Hillary 'Rodney Dangerfield' Clinton gets no respect

The late Rodney Dangerfield found that his early attempts at comedy "didn't pay the bills," but his later "I don't get no respect" routine is legendary.  Hillary Clinton's early campaign attempts at humor were a flop, but her new and "surprisingly funny" campaign memoir routine is...well, not surprisingly, another flop.

While Hillary's upcoming book tour promo at hillaryclintonmemoir.com says Hillary will "connect with audiences with a story that's personal, raw, detailed and surprisingly funny" (emphasis added), Hillary's comedy theme seems to be that she "don't get no respect, no respect at all," channeling Mr. Dangerfield.

Excerpts from Mrs. Clinton's forthcoming new book, What Happened, accuse Bernie Sanders, for example, of "resorting to 'innuendo and impugning my character.'"  Rodney Dangerfield might have added, "That's the story of my life.  I don't get no respect."

Speaking of Matt Lauer's questioning Hillary's email habits at last fall's "Commander-in-Chief" forum, Hillary says in her book: "Now I was ticked off."  "What a waste of time."  Hillary might have added, "I don't get no respect."

And then: "I can't say I didn't fantasize about shaking some sense [respect?] into Lauer while I was out there."

Or on Donald Trump at the second debate: "No matter where I walked, he followed me closely, staring at me, making faces."  No respect at all.

And on one of Hillary's favorite foils, former FBI director James Comey and his October email surprise announcement: "Was this a bad joke?  It had to be.  The FBI wasn't the Federal Bureau of IFs or Innuendos."  More innuendos, but no respect at all.

Hillary's early campaign attempts at humor famously included her leaden reply to a question about wiping the server: "What, like, with a cloth or something?!" 

Or her later comment on disappearing emails: "By the way, you may have seen that I recently launched a Snapchat account. I love it. I love it. Those messages disappear all by themselves."

Ms.
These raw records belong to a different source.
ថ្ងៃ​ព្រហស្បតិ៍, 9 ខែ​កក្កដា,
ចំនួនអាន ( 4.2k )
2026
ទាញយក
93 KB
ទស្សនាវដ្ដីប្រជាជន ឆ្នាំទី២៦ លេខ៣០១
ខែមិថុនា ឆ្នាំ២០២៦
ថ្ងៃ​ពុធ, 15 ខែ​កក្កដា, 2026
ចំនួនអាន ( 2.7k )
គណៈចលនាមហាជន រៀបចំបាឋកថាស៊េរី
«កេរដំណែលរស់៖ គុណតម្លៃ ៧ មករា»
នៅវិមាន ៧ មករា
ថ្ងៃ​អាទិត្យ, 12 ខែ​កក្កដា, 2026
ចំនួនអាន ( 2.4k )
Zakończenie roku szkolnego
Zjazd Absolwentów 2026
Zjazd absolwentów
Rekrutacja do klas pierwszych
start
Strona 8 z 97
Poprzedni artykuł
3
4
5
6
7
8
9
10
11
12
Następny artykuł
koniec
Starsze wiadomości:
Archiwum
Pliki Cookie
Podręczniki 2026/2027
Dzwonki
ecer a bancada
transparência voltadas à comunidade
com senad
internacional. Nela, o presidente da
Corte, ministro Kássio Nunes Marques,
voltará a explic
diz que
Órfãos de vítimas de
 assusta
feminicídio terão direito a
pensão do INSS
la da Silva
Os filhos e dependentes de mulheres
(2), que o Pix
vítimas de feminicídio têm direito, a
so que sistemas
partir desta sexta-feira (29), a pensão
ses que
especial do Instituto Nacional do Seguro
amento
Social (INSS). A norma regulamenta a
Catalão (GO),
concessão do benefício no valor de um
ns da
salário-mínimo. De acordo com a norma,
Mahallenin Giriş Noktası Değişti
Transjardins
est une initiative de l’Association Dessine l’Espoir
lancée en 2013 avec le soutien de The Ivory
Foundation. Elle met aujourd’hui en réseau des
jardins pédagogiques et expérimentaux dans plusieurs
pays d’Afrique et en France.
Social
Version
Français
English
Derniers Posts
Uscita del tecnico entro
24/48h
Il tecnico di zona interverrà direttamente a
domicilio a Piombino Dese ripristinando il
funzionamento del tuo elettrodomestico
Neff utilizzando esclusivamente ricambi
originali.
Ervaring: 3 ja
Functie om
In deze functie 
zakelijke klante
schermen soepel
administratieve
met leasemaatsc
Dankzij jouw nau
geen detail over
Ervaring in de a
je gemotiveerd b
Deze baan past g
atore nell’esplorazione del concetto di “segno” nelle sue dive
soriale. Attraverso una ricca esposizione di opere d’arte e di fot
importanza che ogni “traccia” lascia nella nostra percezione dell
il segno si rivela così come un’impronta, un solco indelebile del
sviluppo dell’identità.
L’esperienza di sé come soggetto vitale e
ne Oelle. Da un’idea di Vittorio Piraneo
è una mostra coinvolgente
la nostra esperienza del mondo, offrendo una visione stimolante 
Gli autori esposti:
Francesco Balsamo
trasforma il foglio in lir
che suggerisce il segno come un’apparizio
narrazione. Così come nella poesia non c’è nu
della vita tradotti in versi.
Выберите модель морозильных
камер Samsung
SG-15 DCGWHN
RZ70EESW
Clinton reprises that line in a moment of self-reflection in her forthcoming book: "There were plenty of people hoping that I, too, would just disappear."  I just don't get no respect.

The fruitless attempts to show Hillary's humorous side have been a flop since early in her 2016 presidential campaign, when the campaign in all seriousness announced there would "be no more jokes about her private email server," followed by: "They want to show her humor."  Still waiting for that part...

In one sense, Hillary Clinton is yesterday's story, so maybe we should let her sell her book and move on.  As politico.com quotes a Democrat House member, "she's got every right to tell her story."  Other sources quoted at politico.com aren't so sure – one donor says, "I think she should just zip it, but she's not going to," and a campaign alum calls it "the final torture."

The Politico column's heading says it all for the Democrats:

Democrats dread Hillary's book tour

Reliving the 2016 nightmare is the last thing the party needs right now, many say.

Another politico.com column declares that Hillary's "new book relaunches the Democratic civil war of 2016" and quotes from the Clinton campaign memoir that Bernie Sanders "didn't get into the race to make sure a Democrat won the White House, he got in to disrupt the Democratic Party."  Uh-oh – plenty of disrespect to go around there.

Hillary's defenders say otherwise:

For Clinton, it's not about the future of the Democratic Party. She's promoting the book because she doesn't think the story of 2016 has been told properly. People close to her believe there's still no closure from 2016, and that no one has offered a reliable autopsy.

So in another sense, Mrs. Clinton has put herself on the stage again and is dishing it out in her new book to everyone on the political scene, from Sanders and Comey to Putin and Trump to Obama and Biden.  And that's just in the first few excerpts that have been released.

This brings to mind a Dangerfield line: "I told my psychiatrist that everyone hates me. He said I was being ridiculous – everyone hasn't met me yet."

So here we are with Ms. Clinton reprising Rodney Dangerfield's "I don't get no respect" routine.

Consider another of Mr. Dangerfield's lines: "The way my luck is running, if I was a politician, I would be honest."

If "Crooked Hillary" had had been more honest, she might have had more luck.